Task data:
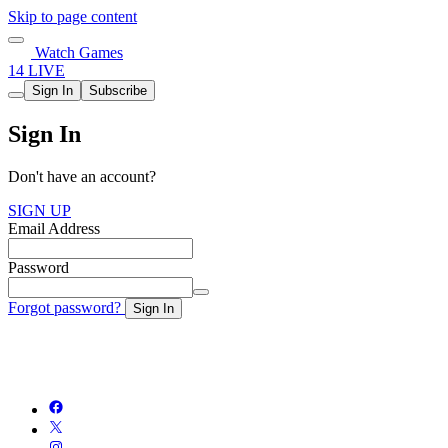
Skip to page content
Watch Games
14 LIVE
Sign In
Subscribe
Sign In
Don't have an account?
SIGN UP
Email Address
Password
Forgot password?
Sign In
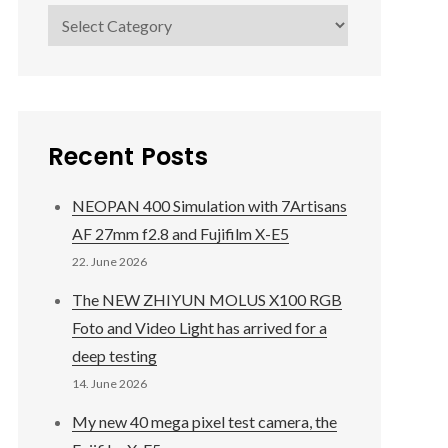
Categories
Recent Posts
NEOPAN 400 Simulation with 7Artisans
AF 27mm f2.8 and Fujifilm X-E5
22. June 2026
The NEW ZHIYUN MOLUS X100 RGB
Foto and Video Light has arrived for a
deep testing
14. June 2026
My new 40 mega pixel test camera, the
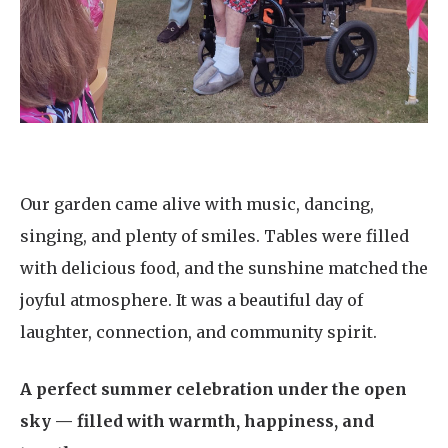
Our garden came alive with music, dancing,
singing, and plenty of smiles. Tables were filled
with delicious food, and the sunshine matched the
joyful atmosphere. It was a beautiful day of
laughter, connection, and community spirit.
A perfect summer celebration under the open
sky — filled with warmth, happiness, and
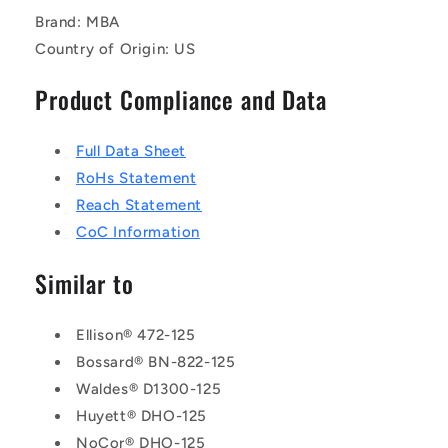
Brand: MBA
Country of Origin: US
Product Compliance and Data
Full Data Sheet
RoHs Statement
Reach Statement
CoC Information
Similar to
Ellison® 472-125
Bossard® BN-822-125
Waldes® D1300-125
Huyett® DHO-125
NoCor® DHO-125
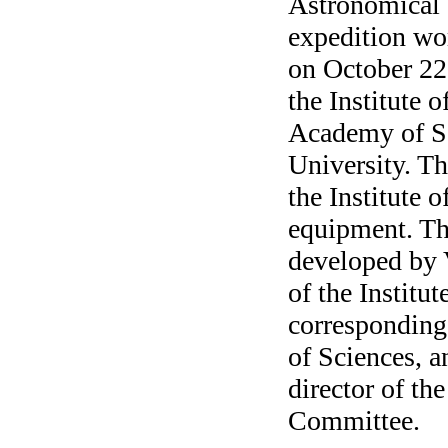
Astronomical 
expedition w
on October 22-
the Institute 
Academy of Sc
University. Th
the Institute 
equipment. Th
developed by V
of the Institu
correspondin
of Sciences, 
director of t
Committee.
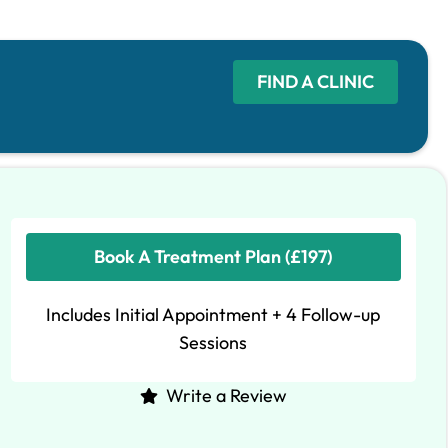
FIND A CLINIC
Book A Treatment Plan (£197)
Includes Initial Appointment + 4 Follow-up
Sessions
Write a Review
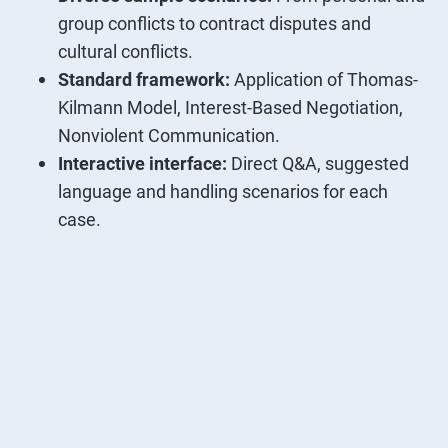
group conflicts to contract disputes and
cultural conflicts.
Standard framework:
Application of Thomas-
Kilmann Model, Interest-Based Negotiation,
Nonviolent Communication.
Interactive interface:
Direct Q&A, suggested
language and handling scenarios for each
case.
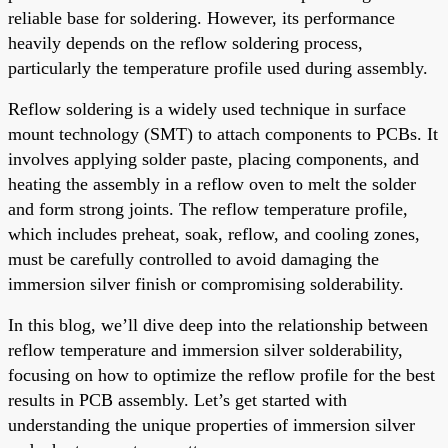
reliable base for soldering. However, its performance
heavily depends on the reflow soldering process,
particularly the temperature profile used during assembly.
Reflow soldering is a widely used technique in surface
mount technology (SMT) to attach components to PCBs. It
involves applying solder paste, placing components, and
heating the assembly in a reflow oven to melt the solder
and form strong joints. The reflow temperature profile,
which includes preheat, soak, reflow, and cooling zones,
must be carefully controlled to avoid damaging the
immersion silver finish or compromising solderability.
In this blog, we’ll dive deep into the relationship between
reflow temperature and immersion silver solderability,
focusing on how to optimize the reflow profile for the best
results in PCB assembly. Let’s get started with
understanding the unique properties of immersion silver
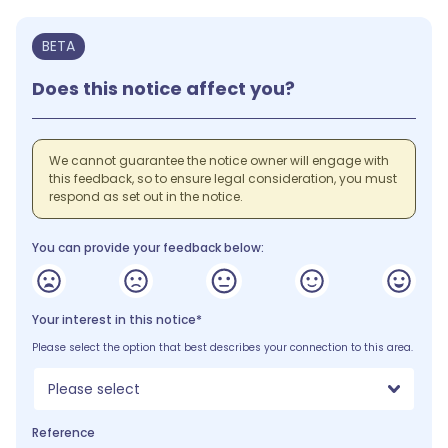
BETA
Does this notice affect you?
We cannot guarantee the notice owner will engage with
this feedback, so to ensure legal consideration, you must
respond as set out in the notice.
You can provide your feedback below:
Your interest in this notice*
Please select the option that best describes your connection to this area.
Please select
Reference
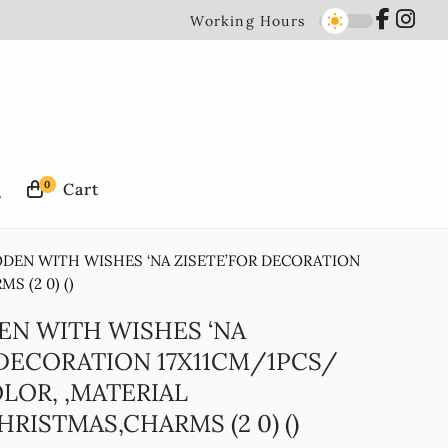
Working Hours
0
ODEN WITH WISHES ‘NA ZISETE’FOR DECORATION
 (2 0) ()
EN WITH WISHES ‘NA
 DECORATION 17X11CM/1PCS/
LOR, ,MATERIAL
RISTMAS,CHARMS (2 0) ()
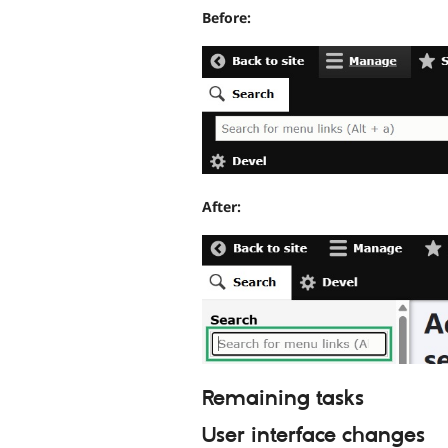
Before:
After:
Remaining tasks
User interface changes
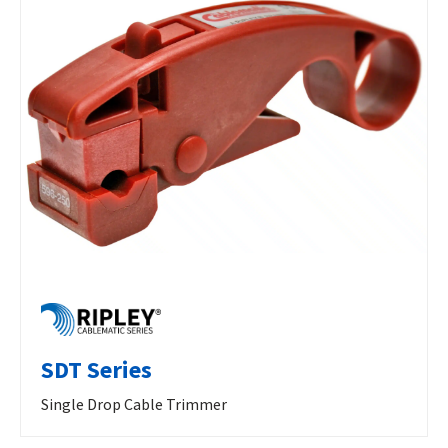
SDT Series
Single Drop Cable Trimmer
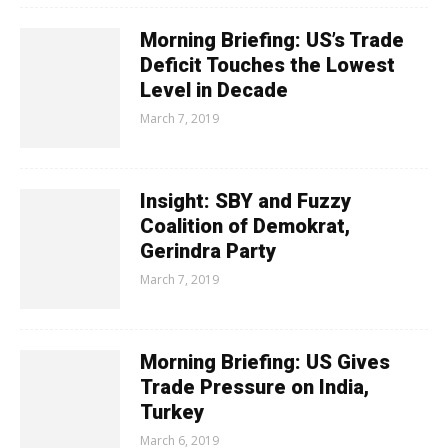
Morning Briefing: US’s Trade
Deficit Touches the Lowest
Level in Decade
March 7, 2019
Insight: SBY and Fuzzy
Coalition of Demokrat,
Gerindra Party
March 7, 2019
Morning Briefing: US Gives
Trade Pressure on India,
Turkey
March 6, 2019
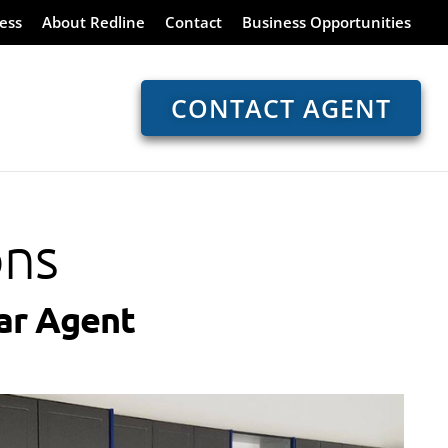
ess
About Redline
Contact
Business Opportunities
CONTACT AGENT
ons
ar Agent​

Aim of the task: Pictures stay out. Print the data exactly, from its first line through the line containing "with delicious food, and".

Answer to the exercise:
Skip to page content
Watch Games
14 LIVE
Sign In
Subscribe
Sign In
Don't have an account?
SIGN UP
Email Address
Password
Forgot password?
Sign In
Categories
Recent Posts
NEOPAN 400 Simulation with 7Artisans
AF 27mm f2.8 and Fujifilm X-E5
22. June 2026
The NEW ZHIYUN MOLUS X100 RGB
Foto and Video Light has arrived for a
deep testing
14. June 2026
My new 40 mega pixel test camera, the
Our garden came alive with music, dancing,
singing, and plenty of smiles. Tables were filled
with delicious food, and the sunshine matched the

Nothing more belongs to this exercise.